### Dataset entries
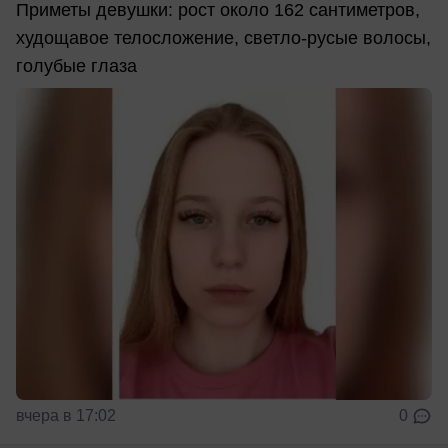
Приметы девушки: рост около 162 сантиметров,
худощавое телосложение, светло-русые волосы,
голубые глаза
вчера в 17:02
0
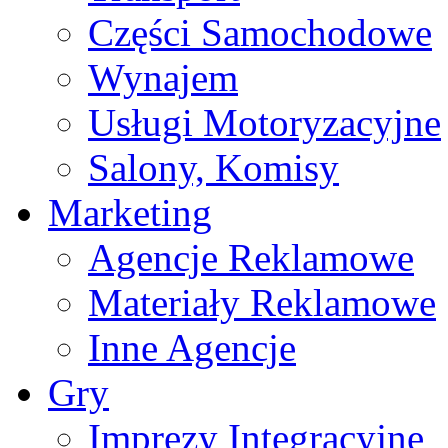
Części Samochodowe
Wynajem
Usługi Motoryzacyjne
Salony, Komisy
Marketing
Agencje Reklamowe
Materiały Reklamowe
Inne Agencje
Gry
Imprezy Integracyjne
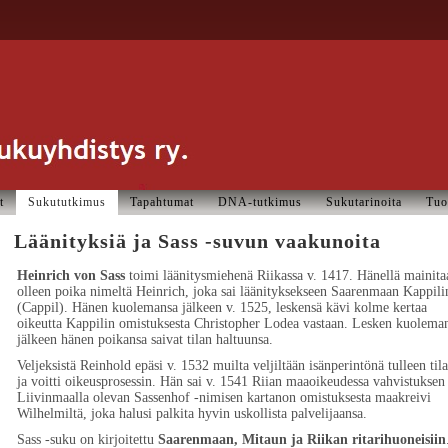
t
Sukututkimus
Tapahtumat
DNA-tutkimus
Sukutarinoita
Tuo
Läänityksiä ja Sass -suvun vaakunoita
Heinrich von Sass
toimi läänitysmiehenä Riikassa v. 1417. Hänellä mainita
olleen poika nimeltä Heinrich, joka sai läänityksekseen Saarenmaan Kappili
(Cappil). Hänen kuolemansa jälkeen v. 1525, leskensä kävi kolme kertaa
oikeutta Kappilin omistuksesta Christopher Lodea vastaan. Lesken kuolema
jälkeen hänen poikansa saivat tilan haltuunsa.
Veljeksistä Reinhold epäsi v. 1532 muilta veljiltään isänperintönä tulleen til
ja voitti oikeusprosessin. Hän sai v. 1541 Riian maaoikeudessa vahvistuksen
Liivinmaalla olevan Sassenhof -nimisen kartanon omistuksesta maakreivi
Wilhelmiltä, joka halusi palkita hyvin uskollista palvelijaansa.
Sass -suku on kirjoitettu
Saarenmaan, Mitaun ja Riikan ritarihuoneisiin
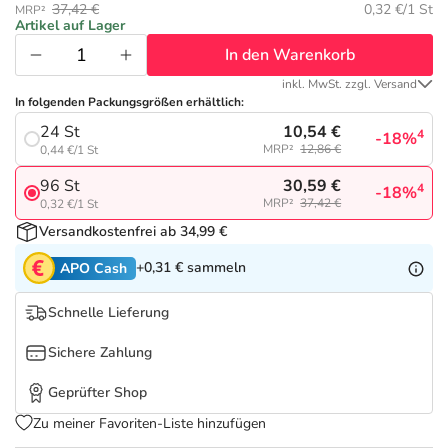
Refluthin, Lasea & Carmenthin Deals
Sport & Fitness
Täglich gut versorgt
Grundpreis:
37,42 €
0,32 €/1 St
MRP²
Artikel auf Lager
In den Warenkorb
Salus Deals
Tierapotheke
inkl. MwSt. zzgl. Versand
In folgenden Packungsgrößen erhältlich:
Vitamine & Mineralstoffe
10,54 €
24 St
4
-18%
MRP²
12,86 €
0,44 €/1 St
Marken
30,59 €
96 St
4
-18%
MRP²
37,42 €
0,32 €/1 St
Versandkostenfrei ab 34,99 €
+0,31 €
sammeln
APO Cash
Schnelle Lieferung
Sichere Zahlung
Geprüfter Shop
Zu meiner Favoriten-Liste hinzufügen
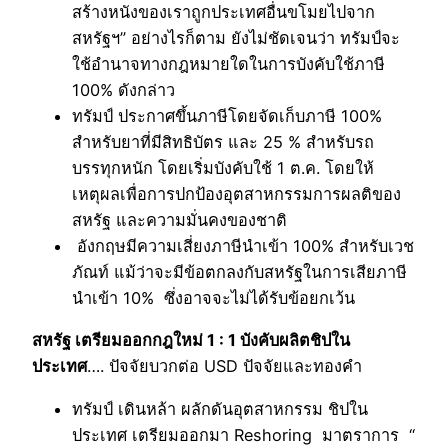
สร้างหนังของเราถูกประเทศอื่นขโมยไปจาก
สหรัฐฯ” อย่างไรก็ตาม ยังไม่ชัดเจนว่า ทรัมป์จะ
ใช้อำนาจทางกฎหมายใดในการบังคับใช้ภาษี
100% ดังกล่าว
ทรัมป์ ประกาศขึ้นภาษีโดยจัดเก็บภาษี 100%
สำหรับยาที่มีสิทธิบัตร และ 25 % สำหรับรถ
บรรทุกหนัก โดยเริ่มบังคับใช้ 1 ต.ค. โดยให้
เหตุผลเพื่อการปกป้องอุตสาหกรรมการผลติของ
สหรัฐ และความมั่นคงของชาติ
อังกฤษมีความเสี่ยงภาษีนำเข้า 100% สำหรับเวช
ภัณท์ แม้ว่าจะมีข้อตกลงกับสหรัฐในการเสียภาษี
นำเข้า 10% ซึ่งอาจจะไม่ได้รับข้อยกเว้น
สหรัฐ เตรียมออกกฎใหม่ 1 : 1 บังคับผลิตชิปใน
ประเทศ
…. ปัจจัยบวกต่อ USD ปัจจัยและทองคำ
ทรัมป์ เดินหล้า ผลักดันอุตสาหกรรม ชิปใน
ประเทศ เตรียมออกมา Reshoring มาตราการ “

### EXERCISE OBJECTIVE
Each line from the start of the entries to the line holding "(Cappil). Hänen kuolemansa" is to be given again exactly, both ends included, and each picture is to be left out.

### ANSWER BELOW
Приметы девушки: рост около 162 сантиметров,
худощавое телосложение, светло-русые волосы,
голубые глаза
вчера в 17:02
0
Części Samochodowe
Wynajem
Usługi Motoryzacyjne
Salony, Komisy
Marketing
Agencje Reklamowe
Materiały Reklamowe
Inne Agencje
Gry
Imprezy Integracyjne
t
Sukututkimus
Tapahtumat
DNA-tutkimus
Sukutarinoita
Tuo
Läänityksiä ja Sass -suvun vaakunoita
Heinrich von Sass
toimi läänitysmiehenä Riikassa v. 1417. Hänellä mainita
olleen poika nimeltä Heinrich, joka sai läänityksekseen Saarenmaan Kappili
(Cappil). Hänen kuolemansa jälkeen v. 1525, leskensä kävi kolme kertaa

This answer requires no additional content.